Après les derniers tests de la sélection auprès des futurs cosmonautes de « l'avant-garde » début 1961, c'est bel et bien le nom de Youri Gagarine qui sort en tête de liste. Il est intelligent, apprend vite, et il a non seulement une excellente mémoire mais des réflexes affutés. Son caractère altruiste, méritant et modeste est mis en avant par ses professeurs comme ses collègues… En bonus, il correspond bien à l'idéal soviétique : né de parents paysans, avec une famille qui a durement souffert lors de la seconde guerre mondiale, il a été apprenti et ouvrier en fonderie avant de s'intéresser à une carrière dans l'aviation militaire.
Fin mars 1961, la capsule Vostok réussit un vol de simulation avec mannequin, ainsi que plusieurs animaux à bord… À Moscou, le feu vert est donné, et trois pilotes partent pour le site « secret » de Baïkonour : Gagarine, Gherman Titov et Grigori Nelioubov. Une semaine avant le vol, les autorités sur place les informent. C'est bien Gagarine qui volera en premier, Titov sera sa « doublure » au cas où. Ce dernier, jugé plus fort et plus résistant, est logiquement sélectionné pour le vol numéro deux, qui durera une journée complète. Les préparations vont bon train, et les préparatifs qu'a suivi Youri Gagarine sont peu ou prou les mêmes que ceux mis en place pour les vols Soyouz d'aujourd'hui, qui intègrent, au cours des jours et des heures précédant le décollage, des « rituels » mis en place pour le premier vol habité de Vostok. Certains sont hautement symboliques, comme le fait de planter un arbre dans l'Allée des Cosmonautes, d'autres poussent un peu la tradition à l'extrême. Les astronautes en route pour le site de lancement s'arrêtent toujours, 60 ans après, faire pipi à l'arrière sur une roue du bus, au même endroit… Comme Gagarine.
L'avenir appartient à ceux qui se lèvent tôt pour Vostok
Levé à 5 h 30 le 12 avril 1961, ce dernier est installé dans la capsule Vostok moins de deux heures plus tard à 7h10 locales. Il y a un souci d'étanchéité sur l'écoutille principale, et des techniciens doivent prendre le temps de la manipuler. Mais Youri Gagarine reste calme tout au long de l'attente, et même du compte à rebours qui s'égrène (selon la légende, le directeur du programme, Sergeï Koroliov, dans la salle de contrôle, était particulièrement stressé). À 9 h 07, heure de Baïkonour, les moteurs du premier étage de la fusée sont allumés et montent en puissance. À sa radio qui lui crachote que le décollage a lieu et que l'équipe lui souhaite bonne chance, Youri Gagarine répond d'un mot, devenu célèbre : « Poyekhali ! » (que l'on peut traduire en « c'est parti ! »).

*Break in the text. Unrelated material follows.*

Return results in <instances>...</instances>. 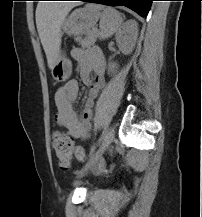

Fusée et capsule s'élancent vers le ciel kazakhe. Durant les premières phases, Youri Gagarine ne peut rien voir au dehors, les flancs de Vostok étant recouverts par la coiffe de la fusée, larguée après 2 minutes et 36 secondes de vol. D'abord stoïque, le pilote annonce voir la Terre à travers son viseur… Avant de s'exclamer « C'est magnifique, quelle beauté ! ». Tout se passe bien, il est le premier humain à franchir la frontière de l'espace. Mais il faudra encore attendre T + 10 minutes pour que le moteur s'éteigne et que la capsule soit éjectée. Ça y est, Youri Gagarine est en orbite !
Un premier tour de la Terre au calme
Les premiers échanges sont avant tout dédiés à la mission, et la réception des messages n'est pas extraordinaire, alors que le cosmonaute soviétique passe au-dessus de l'Est et de la Sibérie, puis au-dessus du Pacifique. En particulier dans les premières minutes, les autorités ont un peu de mal à déterminer avec précision ses caractéristiques orbitales (l'apogée de son orbite est en réalité un peu haute). Or c'est important, car pour ce vol court, Gagarine ne réalise qu'un seul tour de notre planète.
Néanmoins tout se passe bien. Les autorités ne sachant pas exactement si l'astronaute serait capable de se concentrer ou de garder toutes ses capacités motrices en impesanteur, Youri Gagarine n'avait pas grand-chose à faire que d'écrire ses impressions, d'échanger à la radio et de regarder au dehors. Sans se détacher de son siège, car souvenez-vous : il n'y en a d'une part pas la place et de l'autre cela n'aurait servi à rien. En arrivant près des côtes d'Amérique du Sud, il passe du côté « nuit » de la planète. Un dégradé de couleurs qui le marquera et qu'il évoquera plusieurs fois ensuite.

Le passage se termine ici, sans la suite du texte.